**Task instructions**
Return all of the entries, keeping every word and mark as it is.
※ ※ ※
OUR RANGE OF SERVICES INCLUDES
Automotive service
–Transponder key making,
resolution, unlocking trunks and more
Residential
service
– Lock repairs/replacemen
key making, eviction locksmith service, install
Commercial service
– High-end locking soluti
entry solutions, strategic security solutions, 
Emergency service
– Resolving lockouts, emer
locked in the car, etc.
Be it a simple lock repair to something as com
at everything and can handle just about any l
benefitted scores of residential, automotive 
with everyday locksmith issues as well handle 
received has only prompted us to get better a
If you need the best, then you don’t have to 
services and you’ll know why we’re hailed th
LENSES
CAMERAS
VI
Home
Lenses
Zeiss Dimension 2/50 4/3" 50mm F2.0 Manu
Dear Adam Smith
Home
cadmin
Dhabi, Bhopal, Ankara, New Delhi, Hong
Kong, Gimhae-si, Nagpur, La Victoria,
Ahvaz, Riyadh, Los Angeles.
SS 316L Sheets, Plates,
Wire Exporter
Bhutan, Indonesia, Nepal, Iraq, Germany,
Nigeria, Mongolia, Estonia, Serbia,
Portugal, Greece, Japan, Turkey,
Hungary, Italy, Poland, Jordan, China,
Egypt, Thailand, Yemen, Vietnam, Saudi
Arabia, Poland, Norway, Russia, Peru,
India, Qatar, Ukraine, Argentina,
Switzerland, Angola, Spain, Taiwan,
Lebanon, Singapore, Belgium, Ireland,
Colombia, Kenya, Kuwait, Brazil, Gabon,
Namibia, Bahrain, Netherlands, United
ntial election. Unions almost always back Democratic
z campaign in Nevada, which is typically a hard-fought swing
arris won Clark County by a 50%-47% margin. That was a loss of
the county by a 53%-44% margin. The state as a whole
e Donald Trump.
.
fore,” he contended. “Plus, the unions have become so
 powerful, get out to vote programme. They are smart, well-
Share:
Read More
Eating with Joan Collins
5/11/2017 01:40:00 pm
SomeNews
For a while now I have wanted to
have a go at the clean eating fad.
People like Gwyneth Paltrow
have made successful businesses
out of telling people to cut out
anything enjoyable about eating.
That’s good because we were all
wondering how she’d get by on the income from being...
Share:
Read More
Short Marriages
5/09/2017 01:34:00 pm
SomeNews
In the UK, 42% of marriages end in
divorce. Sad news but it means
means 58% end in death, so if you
※ ※ ※
**Exercise solution**
OUR RANGE OF SERVICES INCLUDES
Automotive service
–Transponder key making,
resolution, unlocking trunks and more
Residential
service
– Lock repairs/replacemen
key making, eviction locksmith service, install
Commercial service
– High-end locking soluti
entry solutions, strategic security solutions, 
Emergency service
– Resolving lockouts, emer
locked in the car, etc.
Be it a simple lock repair to something as com
at everything and can handle just about any l
benefitted scores of residential, automotive 
with everyday locksmith issues as well handle 
received has only prompted us to get better a
If you need the best, then you don’t have to 
services and you’ll know why we’re hailed th
LENSES
CAMERAS
VI
Home
Lenses
Zeiss Dimension 2/50 4/3" 50mm F2.0 Manu
Dear Adam Smith
Home
cadmin
Dhabi, Bhopal, Ankara, New Delhi, Hong
Kong, Gimhae-si, Nagpur, La Victoria,
Ahvaz, Riyadh, Los Angeles.
SS 316L Sheets, Plates,
Wire Exporter
Bhutan, Indonesia, Nepal, Iraq, Germany,
Nigeria, Mongolia, Estonia, Serbia,
Portugal, Greece, Japan, Turkey,
Hungary, Italy, Poland, Jordan, China,
Egypt, Thailand, Yemen, Vietnam, Saudi
Arabia, Poland, Norway, Russia, Peru,
India, Qatar, Ukraine, Argentina,
Switzerland, Angola, Spain, Taiwan,
Lebanon, Singapore, Belgium, Ireland,
Colombia, Kenya, Kuwait, Brazil, Gabon,
Namibia, Bahrain, Netherlands, United
ntial election. Unions almost always back Democratic
z campaign in Nevada, which is typically a hard-fought swing
arris won Clark County by a 50%-47% margin. That was a loss of
the county by a 53%-44% margin. The state as a whole
e Donald Trump.
.
fore,” he contended. “Plus, the unions have become so
 powerful, get out to vote programme. They are smart, well-
Share:
Read More
Eating with Joan Collins
5/11/2017 01:40:00 pm
SomeNews
For a while now I have wanted to
have a go at the clean eating fad.
People like Gwyneth Paltrow
have made successful businesses
out of telling people to cut out
anything enjoyable about eating.
That’s good because we were all
wondering how she’d get by on the income from being...
Share:
Read More
Short Marriages
5/09/2017 01:34:00 pm
SomeNews
In the UK, 42% of marriages end in
divorce. Sad news but it means
means 58% end in death, so if you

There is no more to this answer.